I mirtilli costiuiscono il genere Vaccinium, che comprende circa 400 specie, ed appartengono alla famiglia delle ericacee. Quello tipico europeo, che cresce spontaneo, è il Vaccinium myrtillus; le varietà coltivate, dette anche mirtillo americano o gigante, in effetti derivano dal Vaccinium Corymbosum, un arbusto selezionato nel XX secolo in America nella regione dei grandi laghi. Dalle zone più calde degli Stati Uniti derivano invece le altre specie come il conilopide (Vaccinium ashei), poco noto in Europa. Il mirtillo gigante, Vaccinium Corymbosum perché porta i fiori in un corimbo (simile a un grappolo), rispetto a quello europeo, ha una pianta più vigorosa, un frutto più grosso e consistente, dal gusto più dolce e dalla polpa di colore più chiaro. Dunque si può affermare che oggi il mirtillo utilizzato allo stato fresco è costiuito dal Vaccinium Corymbosum, quello prediletto dall’industria delle confetture e degli sciroppi è costituito dal Vaccinium myrtillus europeo o canadese. Pur avendo composizioni chimiche diverse, entrambi sono ricchi di polifenoli e più in generale di sostanze naturali antiossidanti (mirtillene, ma non solo).

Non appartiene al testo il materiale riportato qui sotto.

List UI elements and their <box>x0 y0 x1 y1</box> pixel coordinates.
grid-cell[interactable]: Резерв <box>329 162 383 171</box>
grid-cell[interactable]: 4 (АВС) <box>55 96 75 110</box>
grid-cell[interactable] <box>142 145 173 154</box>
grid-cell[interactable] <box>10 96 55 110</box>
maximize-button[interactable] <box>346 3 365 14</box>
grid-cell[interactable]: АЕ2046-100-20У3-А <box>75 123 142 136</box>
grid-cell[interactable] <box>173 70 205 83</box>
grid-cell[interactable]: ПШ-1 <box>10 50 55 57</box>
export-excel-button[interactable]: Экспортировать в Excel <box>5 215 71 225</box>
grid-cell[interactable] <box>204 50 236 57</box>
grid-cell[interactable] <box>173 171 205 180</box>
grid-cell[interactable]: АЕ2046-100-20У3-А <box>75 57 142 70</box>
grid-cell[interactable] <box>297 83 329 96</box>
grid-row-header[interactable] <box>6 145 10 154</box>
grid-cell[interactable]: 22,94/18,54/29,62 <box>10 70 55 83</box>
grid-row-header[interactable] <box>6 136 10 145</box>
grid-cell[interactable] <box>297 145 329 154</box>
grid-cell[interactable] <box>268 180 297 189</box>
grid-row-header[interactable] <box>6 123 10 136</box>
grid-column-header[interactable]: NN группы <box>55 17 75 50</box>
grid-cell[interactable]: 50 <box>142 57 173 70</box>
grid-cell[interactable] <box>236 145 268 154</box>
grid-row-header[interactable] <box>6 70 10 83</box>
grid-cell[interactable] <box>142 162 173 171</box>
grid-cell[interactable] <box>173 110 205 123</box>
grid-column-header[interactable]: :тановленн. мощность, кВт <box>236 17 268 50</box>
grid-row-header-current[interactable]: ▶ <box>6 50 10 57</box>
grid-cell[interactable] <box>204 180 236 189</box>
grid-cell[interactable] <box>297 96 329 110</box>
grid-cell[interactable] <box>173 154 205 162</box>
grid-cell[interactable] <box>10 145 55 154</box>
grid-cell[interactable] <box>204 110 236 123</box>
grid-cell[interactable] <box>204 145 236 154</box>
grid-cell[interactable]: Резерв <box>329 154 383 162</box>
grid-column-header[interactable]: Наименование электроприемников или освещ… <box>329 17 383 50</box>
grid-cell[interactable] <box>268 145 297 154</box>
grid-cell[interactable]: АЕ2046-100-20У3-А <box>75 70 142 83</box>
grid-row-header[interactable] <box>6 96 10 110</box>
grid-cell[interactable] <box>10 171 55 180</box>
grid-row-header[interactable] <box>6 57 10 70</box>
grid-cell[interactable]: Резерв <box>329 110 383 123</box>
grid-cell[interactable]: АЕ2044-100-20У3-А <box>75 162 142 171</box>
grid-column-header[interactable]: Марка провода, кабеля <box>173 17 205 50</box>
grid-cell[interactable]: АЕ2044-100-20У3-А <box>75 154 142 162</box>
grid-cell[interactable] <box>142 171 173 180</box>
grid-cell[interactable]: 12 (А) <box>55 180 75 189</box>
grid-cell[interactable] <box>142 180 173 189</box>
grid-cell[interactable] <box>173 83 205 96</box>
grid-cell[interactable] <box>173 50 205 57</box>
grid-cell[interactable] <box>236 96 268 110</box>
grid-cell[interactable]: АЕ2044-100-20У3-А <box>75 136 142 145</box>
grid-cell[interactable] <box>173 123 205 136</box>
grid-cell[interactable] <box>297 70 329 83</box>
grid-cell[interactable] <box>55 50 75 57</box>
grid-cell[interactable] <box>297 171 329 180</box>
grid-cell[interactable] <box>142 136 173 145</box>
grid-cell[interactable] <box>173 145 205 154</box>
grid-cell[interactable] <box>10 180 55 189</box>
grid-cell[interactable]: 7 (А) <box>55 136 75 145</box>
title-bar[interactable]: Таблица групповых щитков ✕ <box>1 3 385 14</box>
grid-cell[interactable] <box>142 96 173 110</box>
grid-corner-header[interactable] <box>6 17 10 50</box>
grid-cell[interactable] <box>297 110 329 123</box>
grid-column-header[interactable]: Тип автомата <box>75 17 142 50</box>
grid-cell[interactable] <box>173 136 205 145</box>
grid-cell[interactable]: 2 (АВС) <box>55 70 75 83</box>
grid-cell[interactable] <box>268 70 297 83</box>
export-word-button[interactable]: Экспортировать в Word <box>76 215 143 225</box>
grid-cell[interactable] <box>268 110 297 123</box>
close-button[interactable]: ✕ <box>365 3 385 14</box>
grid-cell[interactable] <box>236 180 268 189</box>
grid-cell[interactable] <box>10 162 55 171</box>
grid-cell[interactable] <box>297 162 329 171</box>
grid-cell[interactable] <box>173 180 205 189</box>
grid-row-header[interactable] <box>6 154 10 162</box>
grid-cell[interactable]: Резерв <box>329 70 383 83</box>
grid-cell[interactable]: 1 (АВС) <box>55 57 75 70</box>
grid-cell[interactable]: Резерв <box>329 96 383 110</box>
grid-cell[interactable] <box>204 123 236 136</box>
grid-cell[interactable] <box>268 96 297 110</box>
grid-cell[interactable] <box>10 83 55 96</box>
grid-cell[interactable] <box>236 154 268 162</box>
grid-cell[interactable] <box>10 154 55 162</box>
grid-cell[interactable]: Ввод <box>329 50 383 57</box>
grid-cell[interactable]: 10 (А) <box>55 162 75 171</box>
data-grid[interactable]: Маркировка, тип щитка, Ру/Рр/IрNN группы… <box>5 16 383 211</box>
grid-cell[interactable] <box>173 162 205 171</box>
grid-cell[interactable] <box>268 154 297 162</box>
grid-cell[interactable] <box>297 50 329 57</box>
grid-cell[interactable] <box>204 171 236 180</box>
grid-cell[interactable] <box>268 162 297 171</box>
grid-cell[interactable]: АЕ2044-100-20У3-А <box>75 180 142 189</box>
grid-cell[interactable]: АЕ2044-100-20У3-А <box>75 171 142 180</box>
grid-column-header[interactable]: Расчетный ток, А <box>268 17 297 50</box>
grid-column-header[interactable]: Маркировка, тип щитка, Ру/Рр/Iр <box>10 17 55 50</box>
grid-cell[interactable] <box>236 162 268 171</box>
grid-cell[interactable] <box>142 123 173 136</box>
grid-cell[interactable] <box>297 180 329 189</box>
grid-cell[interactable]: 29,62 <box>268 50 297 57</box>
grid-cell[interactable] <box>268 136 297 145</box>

La pianta del mirtillo si presenta come un arbusto perenne a foglia caduca a portamentoeretto, che può raggiungere e superare i 2-3 m di altezza; ha fiori bianchi o rosa, è autofertile, ma si avvantaggia dell'impollinazione incrociata. L'apparato radicale è superficiale con due tipologie di radici: le più grosse che accumulano sostanze di riserva e permettono l'ancoraggio della pianta al suolo e le più fini che assorbono le sostanze nutritive. La propagazione del mirtillo può avvenire per seme, per talea o attraverso la micropropagazione di tessuti in vitro.